** Dataset extract **
|---|
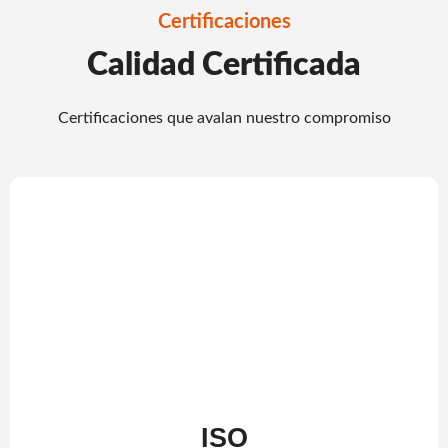
Certificaciones
Calidad Certificada
Certificaciones que avalan nuestro compromiso
ISO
|---|
** Exercise prompt **
Set down the line holding "Calidad Certificada" and all later lines through the last one in the material above, exactly, and no other lines.

** Solution to the problem **
Calidad Certificada
Certificaciones que avalan nuestro compromiso
ISO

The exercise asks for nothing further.